Sunday, January 08, 2006

I Really Hate My Fucking Job Right Now


I suppose that if I was Chinese sweat shop labor working my fingers bloody attaching those little rings on nikes that hold the shoe strings I would lie to myself to justify my existence. I would tell myself that I was contributing to the world economy and my blindness and broken digits were character building. Maybe it's human nature to make the best of a situation in order to keep from suicide. This is the revelation I've made during the twilight of my employment.

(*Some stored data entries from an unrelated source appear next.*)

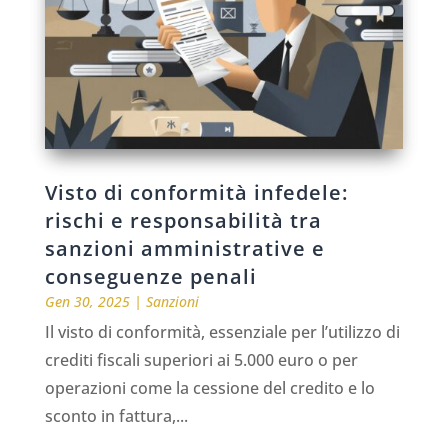
Visto di conformità infedele:
rischi e responsabilità tra
sanzioni amministrative e
conseguenze penali
Gen 30, 2025
|
Sanzioni
Il visto di conformità, essenziale per l’utilizzo di
crediti fiscali superiori ai 5.000 euro o per
operazioni come la cessione del credito e lo
sconto in fattura,...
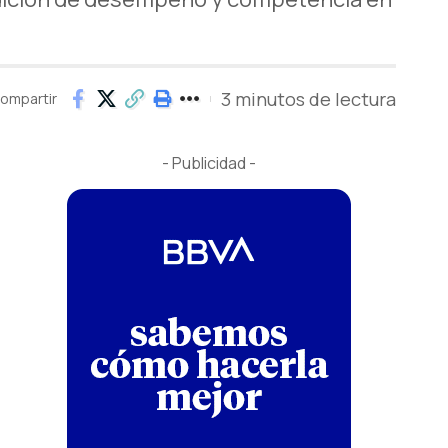
3 minutos de lectura
ompartir
- Publicidad -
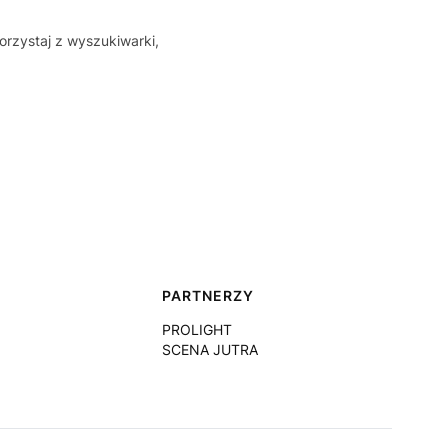
orzystaj z wyszukiwarki,
PARTNERZY
PROLIGHT
SCENA JUTRA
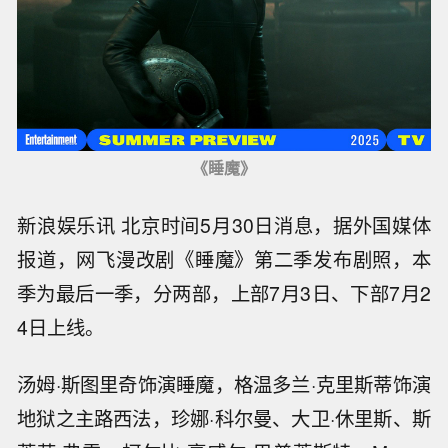
《睡魔》
新浪娱乐讯 北京时间5月30日消息，据外国媒体
报道，网飞漫改剧《睡魔》第二季发布剧照，本
季为最后一季，分两部，上部7月3日、下部7月2
4日上线。
汤姆·斯图里奇饰演睡魔，格温多兰·克里斯蒂饰演
地狱之主路西法，珍娜·科尔曼、大卫·休里斯、斯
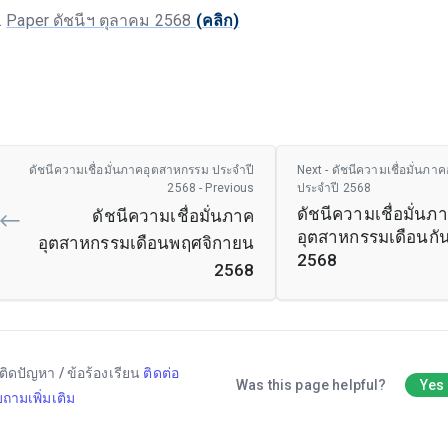
Paper ดัชนีฯ ตุลาคม 2568
(คลิก)
ดัชนีความเชื่อมั่นภาคอุตสาหกรรม ประจำปี
Next - ดัชนีความเชื่อมั่นภ
2568 - Previous
ประจำปี 2568
ดัชนีความเชื่อมั่นภ
ดัชนีความเชื่อมั่นภาค
อุตสาหกรรมเดือนก
อุตสาหกรรมเดือนพฤศจิกายน
2568
2568
ติดปัญหา / ข้อร้องเรียน
ติดต่อ
Was this page helpful?
Yes
ถามเพิ่มเติม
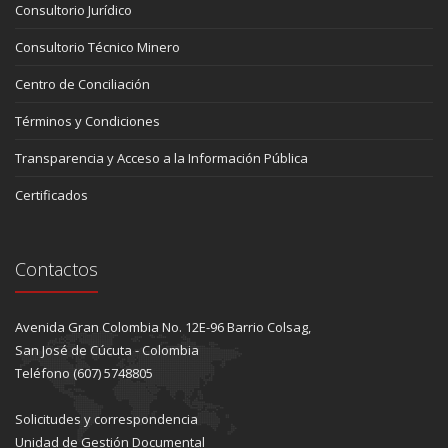
Consultorio Jurídico
Consultorio Técnico Minero
Centro de Conciliación
Términos y Condiciones
Transparencia y Acceso a la Información Pública
Certificados
Contactos
Avenida Gran Colombia No. 12E-96 Barrio Colsag,
San José de Cúcuta - Colombia
Teléfono (607) 5748805
Solicitudes y correspondencia
Unidad de Gestión Documental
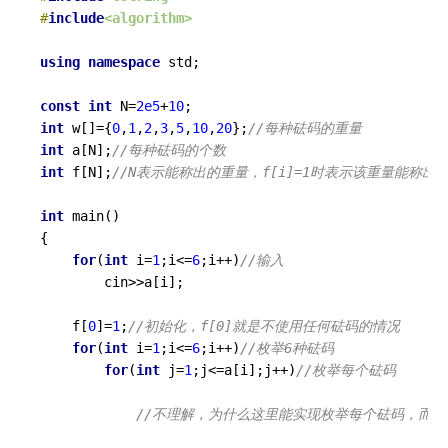
#
include
<algorithm>
using
namespace
 std;

const
int
 N=
2e5
+
10
int
 w[]={
0
,
1
,
2
,
3
,
5
,
10
,
20
};
//每种砝码的重量 
int
 a[N];
//每种砝码的个数 
int
 f[N];
//N表示能称出的重量，f[i]=1时表示该重量能称出，
int
main
()
{

for
(
int
 i=
1
;i<=
6
;i++)
//输入 
		cin>>a[i];

	f[
0
]=
1
;
//初始化，f[0]就是不使用任何砝码的情况 
for
(
int
 i=
1
;i<=
6
;i++)
//枚举6种砝码 
for
(
int
 j=
1
;j<=a[i];j++)
//枚举每个砝码 
//不理解，为什么这里能实现枚举每个砝码，而不是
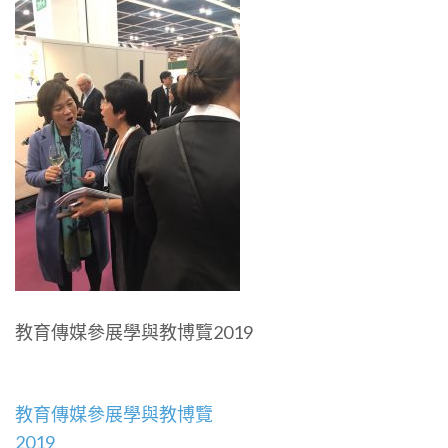
教育傳媒參展學與教博覽2019
文
教育傳媒參展學與教博覽
章
2019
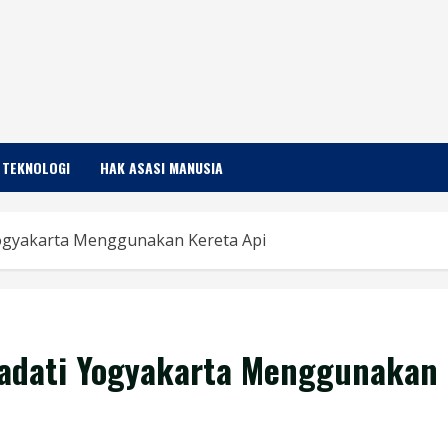
TEKNOLOGI
HAK ASASI MANUSIA
Yogyakarta Menggunakan Kereta Api
Padati Yogyakarta Menggunakan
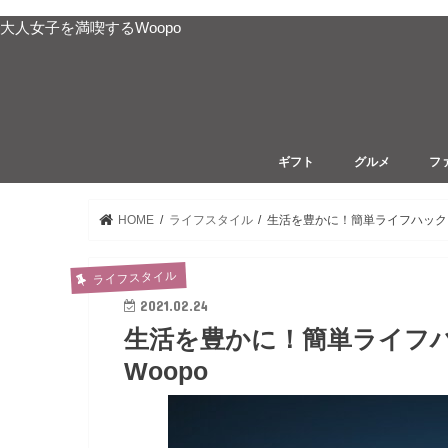
大人女子を満喫するWoopo
ギフト
グルメ
フ
手土産・おもたせ
大人の女子会ランチ
30
40
50
HOME
ライフスタイル
生活を豊かに！簡単ライフハック
ライフスタイル
2021.02.24
生活を豊かに！簡単ライフ
Woopo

Let me tell you about my working conditions. I live in a trailer. Not a double wide or even a single wide. A silver bullet has more amenities than the fucking thing I'm typing in right now. There is the constant hum of air motors and air conditioners. There is no kitchen, no television, and sometimes no couches. I had to buy my own microwave, satellite television, and stove. The internet is slow, the electricity is sketchy, and there isn't hot water in every sink. I'm in the middle of nowhere and I have to drive into town to get anything I may need. Every trip into town costs me money because gas isn't taken care of. "You got to spend money to make money.", my boss says. What a load of shit.

Now that we're on bosses let me tell you about this winner. Here is his definition of profit sharing. Money that should have gone for our Christmas bonus this year went to buying new computer screens for the trailers. Since we get to use the screens, that's profit sharing. Meanwhile, I didn't get my parents, aunts, or uncles any Christmas gifts. We did get a bonus but it was nothing compared to last years and came after Christmas. He pays his most experienced employees less than they deserve because they are so nice they don't want to ask for more money. There are no paid vacations, there is no weekends, there are only 12 hour shifts and a pat on the back. He's good about making you feel good about the job you're doing though, but there are only so many atta' boy's I can listen to before it sounds like utter bullshit. "You're a rising star in the company.", "You're doin' a great job.", all bullshit. It's just to keep you working. He must think that all his employees are fucking idiots.

I'm watching the episode of 'The Office' where Tim quits. I sympathize with him. Doesn't he come back in the second season with a promotion?